Dan McClintock

Personal information
- Born: April 19, 1977 (age 48) Fountain Valley, California
- Nationality: American
- Listed height: 7 ft 0 in (2.13 m)
- Listed weight: 264 lb (120 kg)

Career information
- High school: Visalia (Visalia, California)
- College: Northern Arizona (1996–2000)
- NBA draft: 2000: 2nd round, 53rd overall
- Drafted by: Denver Nuggets
- Playing career: 2000–2014
- Position: Center
- Number: 50

Career history
- 2000–2001: Kansas City Knights
- 2001: Denver Nuggets
- 2001: Fortitudo Bologna
- 2002: C.S. Borgomanero
- 2002–2003: Shanghai Sharks
- 2003–2004: Ventspils
- 2004–2007: SLUC Nancy
- 2007–2008: EWE Baskets Oldenburg
- 2008–2009: BCM Gravelines
- 2009–2010: MBC Mykolaiv
- 2010–2011: Azovmash Mariupol
- 2011–2012: MBC Mykolaiv
- 2012–2013: Arizona Scorpions
- 2013: AS Monaco Basket
- 2013–2014: Arizona Scorpions
- Stats at NBA.com
- Stats at Basketball Reference

= Dan McClintock =

American basketball player (born 1977)

Daniel Raymond McClintock (born April 19, 1977) is a retired American professional basketball player at the center position. He is 7'0" and weighs 260 lb.

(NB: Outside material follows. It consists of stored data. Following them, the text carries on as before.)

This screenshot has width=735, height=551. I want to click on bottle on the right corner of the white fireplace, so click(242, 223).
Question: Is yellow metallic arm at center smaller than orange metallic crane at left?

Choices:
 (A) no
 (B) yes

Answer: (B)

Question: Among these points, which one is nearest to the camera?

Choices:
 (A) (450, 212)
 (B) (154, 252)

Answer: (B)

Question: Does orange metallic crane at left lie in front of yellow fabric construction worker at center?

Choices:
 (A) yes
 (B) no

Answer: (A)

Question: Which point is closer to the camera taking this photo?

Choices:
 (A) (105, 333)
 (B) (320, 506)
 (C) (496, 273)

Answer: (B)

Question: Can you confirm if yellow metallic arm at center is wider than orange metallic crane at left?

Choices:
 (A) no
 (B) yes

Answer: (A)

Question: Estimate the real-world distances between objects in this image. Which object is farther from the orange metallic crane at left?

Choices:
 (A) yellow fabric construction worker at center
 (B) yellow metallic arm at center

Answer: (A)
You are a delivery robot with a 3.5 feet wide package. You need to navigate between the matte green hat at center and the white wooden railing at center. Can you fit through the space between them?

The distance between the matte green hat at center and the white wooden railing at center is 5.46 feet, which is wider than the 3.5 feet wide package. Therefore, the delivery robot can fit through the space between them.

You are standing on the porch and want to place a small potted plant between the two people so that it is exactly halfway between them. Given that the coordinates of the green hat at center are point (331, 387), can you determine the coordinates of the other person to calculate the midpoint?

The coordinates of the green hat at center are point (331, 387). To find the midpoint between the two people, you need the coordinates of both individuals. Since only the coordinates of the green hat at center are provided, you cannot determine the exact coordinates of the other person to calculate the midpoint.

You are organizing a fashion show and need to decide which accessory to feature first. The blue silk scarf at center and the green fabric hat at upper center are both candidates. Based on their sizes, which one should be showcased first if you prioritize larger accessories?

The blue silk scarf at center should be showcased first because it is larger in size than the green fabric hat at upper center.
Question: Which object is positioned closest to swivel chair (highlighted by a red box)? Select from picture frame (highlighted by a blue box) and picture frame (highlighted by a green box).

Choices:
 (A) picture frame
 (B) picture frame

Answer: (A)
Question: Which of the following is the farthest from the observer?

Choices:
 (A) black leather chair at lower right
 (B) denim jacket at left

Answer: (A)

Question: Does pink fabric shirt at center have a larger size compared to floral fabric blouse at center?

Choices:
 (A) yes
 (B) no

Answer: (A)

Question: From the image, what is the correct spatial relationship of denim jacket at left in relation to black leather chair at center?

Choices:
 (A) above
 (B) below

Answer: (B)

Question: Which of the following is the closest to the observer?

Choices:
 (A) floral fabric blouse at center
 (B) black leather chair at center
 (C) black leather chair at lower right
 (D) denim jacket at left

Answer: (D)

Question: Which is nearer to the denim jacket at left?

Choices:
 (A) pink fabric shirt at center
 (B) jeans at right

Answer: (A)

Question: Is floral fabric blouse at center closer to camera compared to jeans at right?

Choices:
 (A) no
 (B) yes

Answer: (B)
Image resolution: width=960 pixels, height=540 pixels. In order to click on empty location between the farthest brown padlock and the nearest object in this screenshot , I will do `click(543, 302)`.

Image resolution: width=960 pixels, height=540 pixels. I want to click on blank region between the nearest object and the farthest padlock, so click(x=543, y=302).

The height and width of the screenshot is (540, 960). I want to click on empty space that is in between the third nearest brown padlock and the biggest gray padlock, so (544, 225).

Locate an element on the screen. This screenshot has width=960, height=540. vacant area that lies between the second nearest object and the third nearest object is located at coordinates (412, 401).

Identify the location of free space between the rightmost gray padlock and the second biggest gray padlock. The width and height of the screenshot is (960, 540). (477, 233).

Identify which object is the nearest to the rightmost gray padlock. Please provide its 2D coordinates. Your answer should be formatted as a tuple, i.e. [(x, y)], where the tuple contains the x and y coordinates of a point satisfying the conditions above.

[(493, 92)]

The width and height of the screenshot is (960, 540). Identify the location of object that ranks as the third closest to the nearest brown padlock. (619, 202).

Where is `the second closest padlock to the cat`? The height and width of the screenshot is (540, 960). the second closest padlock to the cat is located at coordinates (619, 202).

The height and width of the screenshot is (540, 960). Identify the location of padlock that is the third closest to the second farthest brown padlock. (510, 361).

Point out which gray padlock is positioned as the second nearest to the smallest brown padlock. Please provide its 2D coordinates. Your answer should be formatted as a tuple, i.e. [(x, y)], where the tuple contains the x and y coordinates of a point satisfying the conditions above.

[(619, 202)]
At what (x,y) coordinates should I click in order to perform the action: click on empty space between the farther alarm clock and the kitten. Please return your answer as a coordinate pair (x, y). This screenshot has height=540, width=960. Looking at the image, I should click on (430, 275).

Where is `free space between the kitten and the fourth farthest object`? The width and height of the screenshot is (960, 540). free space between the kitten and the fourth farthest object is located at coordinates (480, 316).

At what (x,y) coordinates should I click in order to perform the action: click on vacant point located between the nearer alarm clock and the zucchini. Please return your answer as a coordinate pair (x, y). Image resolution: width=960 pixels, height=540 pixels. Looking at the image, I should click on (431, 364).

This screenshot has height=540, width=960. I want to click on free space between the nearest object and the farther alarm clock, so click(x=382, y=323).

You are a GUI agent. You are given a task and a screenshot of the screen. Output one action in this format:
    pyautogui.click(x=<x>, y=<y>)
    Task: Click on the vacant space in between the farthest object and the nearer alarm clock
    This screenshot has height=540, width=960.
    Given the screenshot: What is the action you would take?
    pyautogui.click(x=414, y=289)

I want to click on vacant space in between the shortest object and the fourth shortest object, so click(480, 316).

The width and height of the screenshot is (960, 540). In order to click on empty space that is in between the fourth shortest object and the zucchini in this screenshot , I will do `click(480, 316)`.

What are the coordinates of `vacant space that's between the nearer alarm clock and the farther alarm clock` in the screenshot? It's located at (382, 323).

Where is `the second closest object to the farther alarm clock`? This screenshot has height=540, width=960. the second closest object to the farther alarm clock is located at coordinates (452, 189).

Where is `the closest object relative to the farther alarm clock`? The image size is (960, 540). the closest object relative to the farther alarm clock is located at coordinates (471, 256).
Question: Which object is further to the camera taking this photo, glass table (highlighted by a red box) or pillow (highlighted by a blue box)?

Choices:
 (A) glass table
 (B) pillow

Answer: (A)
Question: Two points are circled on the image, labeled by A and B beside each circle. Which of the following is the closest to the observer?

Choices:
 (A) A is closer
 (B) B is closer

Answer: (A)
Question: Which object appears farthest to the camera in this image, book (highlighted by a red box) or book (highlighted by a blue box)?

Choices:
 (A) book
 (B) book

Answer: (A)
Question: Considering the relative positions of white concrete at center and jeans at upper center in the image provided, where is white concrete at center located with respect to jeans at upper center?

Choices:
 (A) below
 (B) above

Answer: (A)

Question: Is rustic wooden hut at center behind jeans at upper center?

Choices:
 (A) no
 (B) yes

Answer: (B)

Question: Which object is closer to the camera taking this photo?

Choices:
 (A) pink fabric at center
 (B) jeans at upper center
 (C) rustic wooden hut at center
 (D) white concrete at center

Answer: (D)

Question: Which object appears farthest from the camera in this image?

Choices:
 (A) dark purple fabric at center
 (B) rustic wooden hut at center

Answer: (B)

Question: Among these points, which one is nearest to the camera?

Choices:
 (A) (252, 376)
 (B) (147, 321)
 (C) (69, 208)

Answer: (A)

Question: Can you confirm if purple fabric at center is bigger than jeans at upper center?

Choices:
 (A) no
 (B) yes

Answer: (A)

He attended Northern Arizona University before being selected with the 53rd overall pick in the 2000 draft by the National Basketball Association's Denver Nuggets. McClintock's NBA career lasted only two weeks as during the 2000–01 NBA season, he only played six games from April 5 to April 18 while averaging 3.0 points and 2.8 rebounds per contest. His final NBA game was on April 18, 2001, in a 110–100 win over the Sacramento Kings. He recorded 2 points and 5 rebounds in his final game.

He later played for MBС Mykolaiv of the Ukrainian Basketball Super League and other teams in Europe.